6 min read
On this page

Queueing Theory

Queueing theory mathematically models waiting lines (queues). It is fundamental to capacity planning, performance engineering, and system design in computer science.

Basic Concepts

A queueing system consists of:

  • Arrivals: Customers/requests arriving over time
  • Service: Processing of customers by servers
  • Queue: Buffer where customers wait
  • Discipline: Rule for selecting the next customer (FIFO, LIFO, priority, etc.)

Performance Metrics

  • λ: Arrival rate (customers per unit time)
  • μ: Service rate (customers per unit time per server)
  • ρ = λ/(sμ): Utilization (fraction of time servers are busy), s = number of servers
  • L: Average number of customers in the system (queue + service)
  • Lq: Average number of customers in the queue (waiting)
  • W: Average time in the system (waiting + service)
  • Wq: Average time in the queue (waiting only)
  • P₀: Probability system is empty

Stability condition: ρ < 1. If ρ ≥ 1, the queue grows without bound.

Kendall Notation

Queues are described by A/B/s/K/N/D:

| Position | Meaning | Common Values | |---|---|---| | A | Arrival process | M (Markovian/Poisson), D (deterministic), G (general) | | B | Service distribution | M, D, G | | s | Number of servers | 1, 2, ..., ∞ | | K | System capacity | ∞ (default, omitted) | | N | Population size | ∞ (default, omitted) | | D | Queue discipline | FIFO (default, omitted) |

M = Memoryless = exponential inter-arrival/service times.
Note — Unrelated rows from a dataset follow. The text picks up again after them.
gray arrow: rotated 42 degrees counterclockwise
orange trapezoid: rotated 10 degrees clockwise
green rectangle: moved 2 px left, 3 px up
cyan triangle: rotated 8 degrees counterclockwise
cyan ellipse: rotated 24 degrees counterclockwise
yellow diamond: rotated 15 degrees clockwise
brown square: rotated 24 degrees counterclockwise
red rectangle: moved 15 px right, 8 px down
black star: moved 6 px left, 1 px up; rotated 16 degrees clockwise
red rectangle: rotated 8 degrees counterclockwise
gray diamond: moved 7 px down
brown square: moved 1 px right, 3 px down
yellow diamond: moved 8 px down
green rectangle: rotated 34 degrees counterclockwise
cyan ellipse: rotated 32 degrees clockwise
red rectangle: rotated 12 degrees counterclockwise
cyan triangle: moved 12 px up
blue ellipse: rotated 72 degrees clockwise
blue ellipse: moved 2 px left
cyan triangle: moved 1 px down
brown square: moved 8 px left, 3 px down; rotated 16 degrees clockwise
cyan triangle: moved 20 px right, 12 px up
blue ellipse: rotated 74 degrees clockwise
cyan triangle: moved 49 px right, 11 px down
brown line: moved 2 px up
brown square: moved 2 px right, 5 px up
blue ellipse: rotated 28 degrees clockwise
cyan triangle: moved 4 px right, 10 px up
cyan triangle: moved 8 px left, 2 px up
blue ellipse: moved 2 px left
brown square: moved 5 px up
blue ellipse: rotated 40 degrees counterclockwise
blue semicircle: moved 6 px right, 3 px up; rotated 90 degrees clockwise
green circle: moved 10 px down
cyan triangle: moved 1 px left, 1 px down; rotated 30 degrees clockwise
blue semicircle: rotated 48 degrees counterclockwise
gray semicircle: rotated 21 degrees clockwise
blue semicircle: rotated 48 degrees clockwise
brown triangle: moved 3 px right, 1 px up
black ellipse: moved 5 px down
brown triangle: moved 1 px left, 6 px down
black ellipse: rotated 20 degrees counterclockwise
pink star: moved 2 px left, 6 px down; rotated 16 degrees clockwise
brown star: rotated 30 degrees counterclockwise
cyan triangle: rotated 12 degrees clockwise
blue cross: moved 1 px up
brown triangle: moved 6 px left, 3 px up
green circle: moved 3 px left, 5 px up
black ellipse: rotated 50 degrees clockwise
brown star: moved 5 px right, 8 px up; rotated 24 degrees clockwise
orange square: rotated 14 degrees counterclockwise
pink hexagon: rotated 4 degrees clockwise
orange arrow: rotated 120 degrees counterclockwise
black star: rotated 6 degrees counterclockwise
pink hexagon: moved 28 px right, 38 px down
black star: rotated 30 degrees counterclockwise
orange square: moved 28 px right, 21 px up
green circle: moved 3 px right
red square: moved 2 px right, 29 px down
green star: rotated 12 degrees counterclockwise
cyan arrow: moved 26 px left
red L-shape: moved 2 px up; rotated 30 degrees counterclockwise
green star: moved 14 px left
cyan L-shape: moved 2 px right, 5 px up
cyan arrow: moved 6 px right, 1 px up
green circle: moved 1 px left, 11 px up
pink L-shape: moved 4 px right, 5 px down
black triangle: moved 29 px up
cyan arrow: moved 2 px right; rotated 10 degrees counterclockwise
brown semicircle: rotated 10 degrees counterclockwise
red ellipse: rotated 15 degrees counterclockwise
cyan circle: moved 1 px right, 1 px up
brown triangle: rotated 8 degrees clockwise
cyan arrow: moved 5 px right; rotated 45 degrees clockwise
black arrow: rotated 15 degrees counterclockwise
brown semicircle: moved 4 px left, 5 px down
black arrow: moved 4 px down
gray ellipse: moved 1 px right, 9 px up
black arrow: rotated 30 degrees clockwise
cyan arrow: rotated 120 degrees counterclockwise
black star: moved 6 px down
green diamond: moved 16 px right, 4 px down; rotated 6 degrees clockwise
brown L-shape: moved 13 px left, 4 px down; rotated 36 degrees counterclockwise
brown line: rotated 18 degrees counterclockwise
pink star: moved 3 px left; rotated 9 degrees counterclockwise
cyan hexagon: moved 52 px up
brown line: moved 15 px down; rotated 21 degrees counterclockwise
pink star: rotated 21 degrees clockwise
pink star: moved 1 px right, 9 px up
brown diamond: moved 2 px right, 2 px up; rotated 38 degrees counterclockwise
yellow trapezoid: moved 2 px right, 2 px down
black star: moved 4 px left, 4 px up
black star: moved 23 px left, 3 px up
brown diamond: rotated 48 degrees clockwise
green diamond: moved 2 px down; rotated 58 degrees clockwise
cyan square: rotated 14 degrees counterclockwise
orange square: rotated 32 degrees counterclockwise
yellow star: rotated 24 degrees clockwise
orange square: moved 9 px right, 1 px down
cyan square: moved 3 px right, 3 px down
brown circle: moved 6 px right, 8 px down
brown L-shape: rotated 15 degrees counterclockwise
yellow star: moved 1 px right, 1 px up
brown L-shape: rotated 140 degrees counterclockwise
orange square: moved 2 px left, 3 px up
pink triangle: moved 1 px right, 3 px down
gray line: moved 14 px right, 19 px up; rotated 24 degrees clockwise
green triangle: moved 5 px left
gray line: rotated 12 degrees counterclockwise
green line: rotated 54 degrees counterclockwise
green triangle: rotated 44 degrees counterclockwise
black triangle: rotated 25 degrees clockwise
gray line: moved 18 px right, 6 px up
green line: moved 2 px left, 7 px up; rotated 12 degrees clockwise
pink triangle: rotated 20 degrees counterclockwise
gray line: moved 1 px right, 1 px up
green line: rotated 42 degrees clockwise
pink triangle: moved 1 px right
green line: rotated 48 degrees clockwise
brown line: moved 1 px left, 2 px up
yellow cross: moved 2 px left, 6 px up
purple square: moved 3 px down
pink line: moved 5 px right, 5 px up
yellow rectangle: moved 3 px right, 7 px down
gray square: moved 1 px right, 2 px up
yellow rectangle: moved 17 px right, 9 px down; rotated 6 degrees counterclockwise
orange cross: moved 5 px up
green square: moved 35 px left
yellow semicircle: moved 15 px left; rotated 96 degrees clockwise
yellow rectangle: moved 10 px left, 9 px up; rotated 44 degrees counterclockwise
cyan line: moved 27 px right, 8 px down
Common models: M/M/1, M/M/c, M/G/1, M/D/1, G/G/1.

Little's Law

The most important result in queueing theory:

L = λW
  • L = average number in system
  • λ = average arrival rate
  • W = average time in system

Similarly: Lq = λWq.

And: W = Wq + 1/μ (total time = waiting time + service time).

Remarkably general: Holds for any queueing system in steady state, regardless of arrival distribution, service distribution, number of servers, or queue discipline.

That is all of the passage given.